Department of Transportation Director David Allen said he will also look to add more buses to the routes serving South Campus and the Route 1 area.
However, both plans are still tentative. Allen said DOTS may not have the money to add the Bethesda route and increase service on the Campus Connector South and the Route 1 Corridor routes, but said he had “hopes and dreams” that all three would begin next year.
With gas prices skyrocketing and more students living off the campus because of an on-campus housing shortage, the shuttle service is likely to see rising demand. And Allen said ridership is already on the rise on some routes.
He said the Route 1 Corridor shuttle has become popular both as a way to help students who live along Route 1 get to the campus and a way for students living on the campus to travel to local shopping areas on evenings and weekends. The route’s popularity during its first year, he said, made DOTS decide to increase its frequency.
The additional buses serving the Route 1 Corridor would create stops every 35 minutes instead of every hour and five minutes, he said. The route runs from near the Beltway in the north to Franklin’s Restaurant in Hyattsville in the south.

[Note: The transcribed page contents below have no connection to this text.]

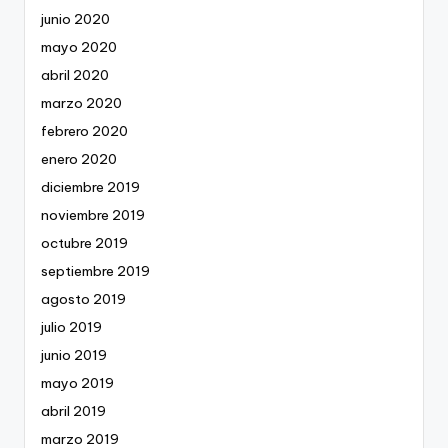
junio 2020
mayo 2020
abril 2020
marzo 2020
febrero 2020
enero 2020
diciembre 2019
noviembre 2019
octubre 2019
septiembre 2019
agosto 2019
julio 2019
junio 2019
mayo 2019
abril 2019
marzo 2019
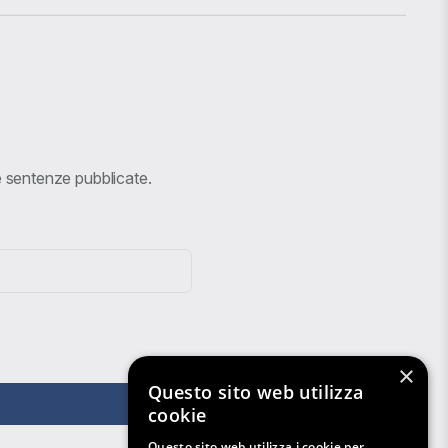
ve sentenze pubblicate.
×
Questo sito web utilizza
cookie
Questo sito web utilizza i cookie per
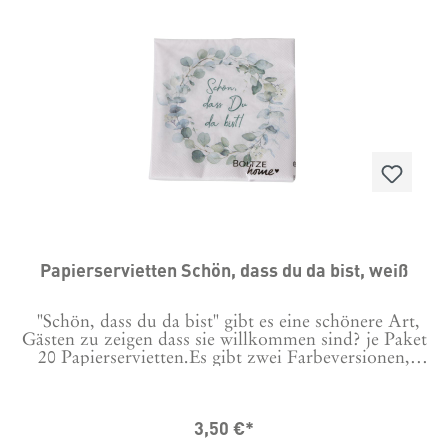
Papierservietten Schön, dass du da bist, weiß
"Schön, dass du da bist" gibt es eine schönere Art,
Gästen zu zeigen dass sie willkommen sind? je Paket
20 Papierservietten.Es gibt zwei Farbeversionen,
bitte bei der Bestellung auswählen. Lieferumfang 1
Paket.
3,50 €*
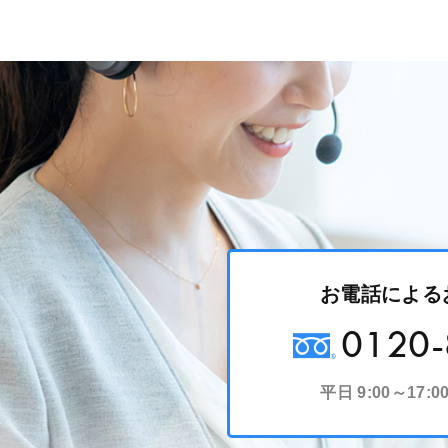
お電話による
0120-
平日 9:00～17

Allen also said the Campus Connector South route has become more popular. It connects the North Campus dorms to Old Town and various locations along the southern edge of campus.

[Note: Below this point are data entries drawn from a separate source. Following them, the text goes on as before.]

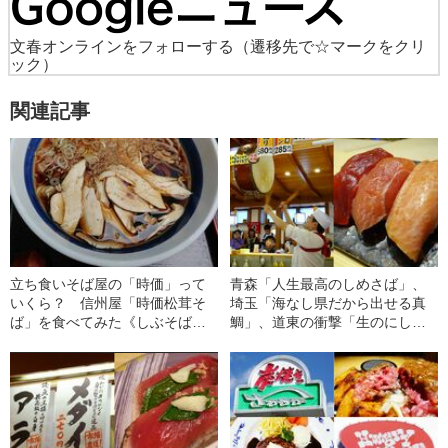
文春オンラインをフォローする
（遷移先で☆マークをクリ
ック）
関連記事
立ち食いそば屋の「時価」って
青森「人生最高のしめさば」、
いくら？ 信州屋「時価松茸そ
埼玉「海なし県だから出せる真
ば」を食べてみた《しぶそば、
鯛」、道東の衝撃「生のにし
ゆで太郎でも“秋の味覚”を発見》
ん」…全日本ローカル回転寿司
チェーンベスト15〈東日本編〉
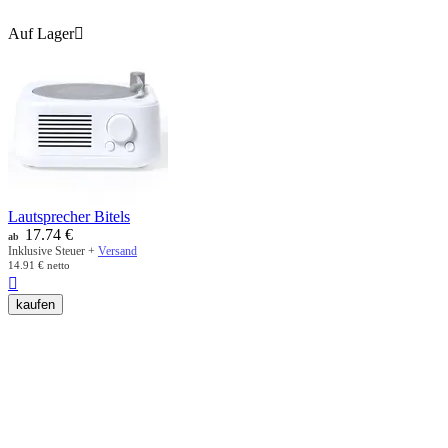
Auf Lager

Lautsprecher Bitels
17.74
€
ab
Inklusive Steuer +
Versand
14.91
€
netto

kaufen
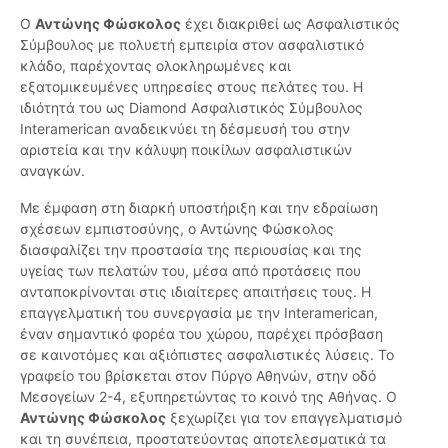
Ο
Αντώνης Φώσκολος
έχει διακριθεί ως Ασφαλιστικός
Σύμβουλος με πολυετή εμπειρία στον ασφαλιστικό
κλάδο, παρέχοντας ολοκληρωμένες και
εξατομικευμένες υπηρεσίες στους πελάτες του. Η
ιδιότητά του ως Diamond Ασφαλιστικός Σύμβουλος
Interamerican αναδεικνύει τη δέσμευσή του στην
αριστεία και την κάλυψη ποικίλων ασφαλιστικών
αναγκών.
Με έμφαση στη διαρκή υποστήριξη και την εδραίωση
σχέσεων εμπιστοσύνης, ο Αντώνης Φώσκολος
διασφαλίζει την προστασία της περιουσίας και της
υγείας των πελατών του, μέσα από προτάσεις που
ανταποκρίνονται στις ιδιαίτερες απαιτήσεις τους. Η
επαγγελματική του συνεργασία με την Interamerican,
έναν σημαντικό φορέα του χώρου, παρέχει πρόσβαση
σε καινοτόμες και αξιόπιστες ασφαλιστικές λύσεις. Το
γραφείο του βρίσκεται στον Πύργο Αθηνών, στην οδό
Μεσογείων 2-4, εξυπηρετώντας το κοινό της Αθήνας. Ο
Αντώνης Φώσκολος
ξεχωρίζει για τον επαγγελματισμό
και τη συνέπεια, προστατεύοντας αποτελεσματικά τα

But students and other riders often cite long gaps of time between stops on both routes as reasons they don’t take Shuttle-UM buses, Allen said. The addition of another bus to the Campus Connector South route would decrease the time between stops from 30 minutes to 15.

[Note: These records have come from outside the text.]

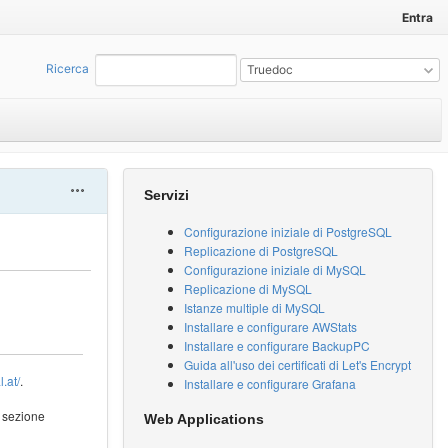
Entra
Ricerca
:
Truedoc
Actions
Servizi
Configurazione iniziale di PostgreSQL
Replicazione di PostgreSQL
Configurazione iniziale di MySQL
Replicazione di MySQL
Istanze multiple di MySQL
Installare e configurare AWStats
Installare e configurare BackupPC
Guida all'uso dei certificati di Let's Encrypt
l.at/
.
Installare e configurare Grafana
a sezione
Web Applications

The possibility of more buses along Route 1 pleased some students.
“We definitely have too few buses. Either I catch the bus at 9:40 a.m., or I have to get it two hours later,” said information studies graduate student Sheri Massey, who rides the Route 1 Corridor bus to get to classes and meetings. “So if I have to get to campus at 9 a.m., then I need to get on the bus at 8 a.m.”
But other riders of the Route 1 Corridor buses say ridership isn’t high, and more stops aren’t needed.
“One or two or five people is the most that’s ever been on [the bus] when I’ve been on it,” said Louise Neu, an administrative assistant in the department of electrical and computer engineering. “What we need is a smaller bus.”
Allen said that a Park & Ride shuttle bus servicing the Bethesda area will help commuters deal with the rising cost of gas and parking on the campus.
“We’ve identified [Bethesda] as having a lot of people from campus who commute,” said Allen. “We’d like to give them the same opportunities we do for Laurel and Bowie.”
There are currently three Park & Ride shuttles to Laurel, Bowie and Burtonsville.